» **Assignment**
Print, exactly as they stand, the lines below from the one that has "Gastsuite in Santa Susanna" to the one that has "Жакет из варёной", inclusive, leaving out the pictures.
━━━ Data for processing ━━━
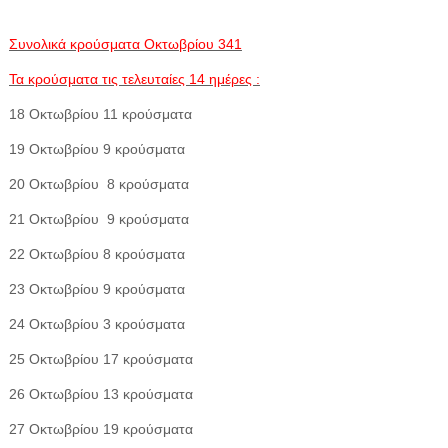
Συνολικά κρούσματα Οκτωβρίου 341
Τα κρούσματα τις τελευταίες 14 ημέρες :
18 Οκτωβρίου 11 κρούσματα
19 Οκτωβρίου 9 κρούσματα
20 Οκτωβρίου 8 κρούσματα
21 Οκτωβρίου 9 κρούσματα
22 Οκτωβρίου 8 κρούσματα
23 Οκτωβρίου 9 κρούσματα
24 Οκτωβρίου 3 κρούσματα
25 Οκτωβρίου 17 κρούσματα
26 Οκτωβρίου 13 κρούσματα
27 Οκτωβρίου 19 κρούσματα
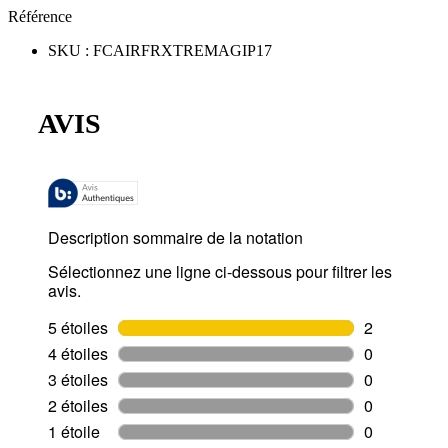
Référence
SKU
:
FCAIRFRXTREMAGIP17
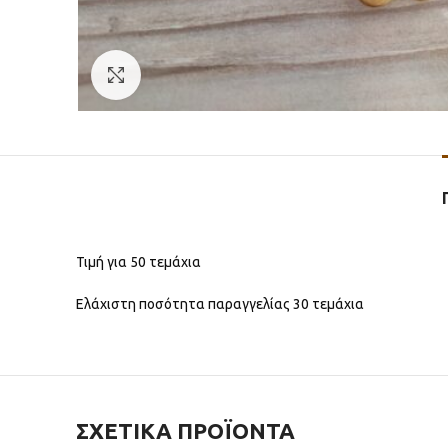
Click to enlarge
Τιμή για 50 τεμάχια
Ελάχιστη ποσότητα παραγγελίας 30 τεμάχια
ΣΧΕΤΙΚΆ ΠΡΟΪΌΝΤΑ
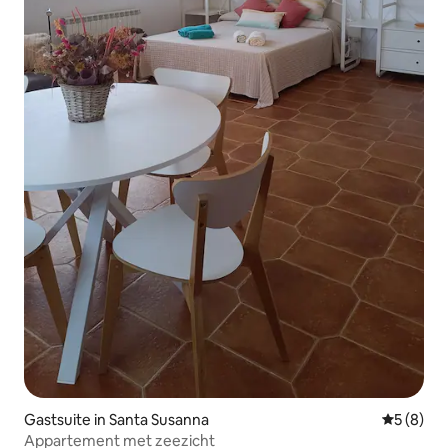
Gastsuite in Santa Susanna
Gemiddeld
5 (8)
Appartement met zeezicht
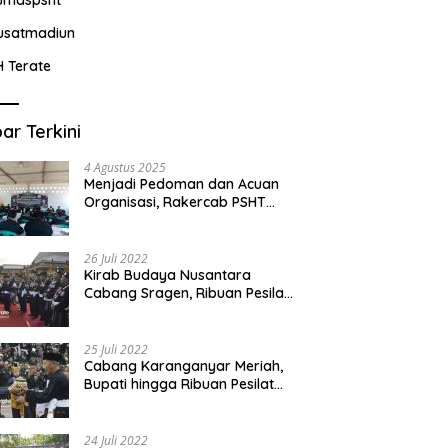
usatmadiun
H Terate
ar Terkini
4 Agustus 2025
Menjadi Pedoman dan Acuan
Organisasi, Rakercab PSHT
Kabupaten Karawang-Pusat
Madiun Membahas Program
Kerja, Berjalan Lancar dan
26 Juli 2022
Sukses
Kirab Budaya Nusantara
Cabang Sragen, Ribuan Pesilat
Saksikan Prosesi Serah Terima
Tanah dan Air
25 Juli 2022
Cabang Karanganyar Meriah,
Bupati hingga Ribuan Pesilat
Ikut Hadir Sambut Tim
Yudhistira
24 Juli 2022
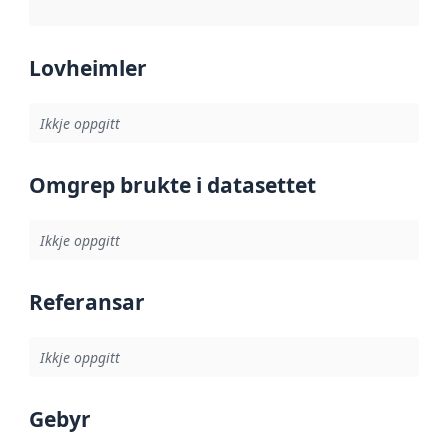
Lovheimler
Ikkje oppgitt
Omgrep brukte i datasettet
Ikkje oppgitt
Referansar
Ikkje oppgitt
Gebyr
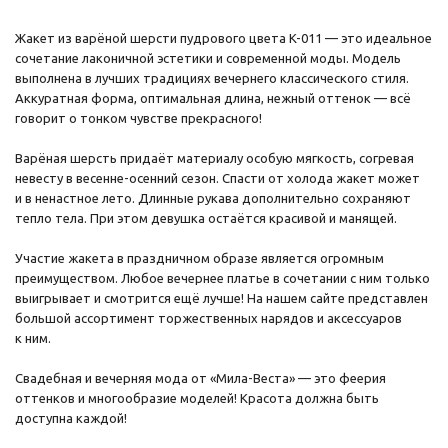
Жакет из варёной шерсти пудрового цвета K-011 — это идеальное
сочетание лаконичной эстетики и современной моды. Модель
выполнена в лучших традициях вечернего классического стиля.
Аккуратная форма, оптимальная длина, нежный оттенок — всё
говорит о тонком чувстве прекрасного!
Варёная шерсть придаёт материалу особую мягкость, согревая
невесту в весенне-осенний сезон. Спасти от холода жакет может
и в ненастное лето. Длинные рукава дополнительно сохраняют
тепло тела. При этом девушка остаётся красивой и манящей.
Участие жакета в праздничном образе является огромным
преимуществом. Любое вечернее платье в сочетании с ним только
выигрывает и смотрится ещё лучше! На нашем сайте представлен
большой ассортимент торжественных нарядов и аксессуаров
к ним.
Свадебная и вечерняя мода от «Мила-Веста» — это феерия
оттенков и многообразие моделей! Красота должна быть
доступна каждой!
━━━
» **Response area**
Gastsuite in Santa Susanna
Gemiddeld
5 (8)
Appartement met zeezicht
usatmadiun
H Terate
ar Terkini
4 Agustus 2025
Menjadi Pedoman dan Acuan
Organisasi, Rakercab PSHT
Kabupaten Karawang-Pusat
Madiun Membahas Program
Kerja, Berjalan Lancar dan
26 Juli 2022
Sukses
Kirab Budaya Nusantara
Cabang Sragen, Ribuan Pesilat
Saksikan Prosesi Serah Terima
Tanah dan Air
25 Juli 2022
Cabang Karanganyar Meriah,
Bupati hingga Ribuan Pesilat
Ikut Hadir Sambut Tim
Yudhistira
24 Juli 2022
Lovheimler
Ikkje oppgitt
Omgrep brukte i datasettet
Ikkje oppgitt
Referansar
Ikkje oppgitt
Gebyr
Жакет из варёной шерсти пудрового цвета K-011 — это идеальное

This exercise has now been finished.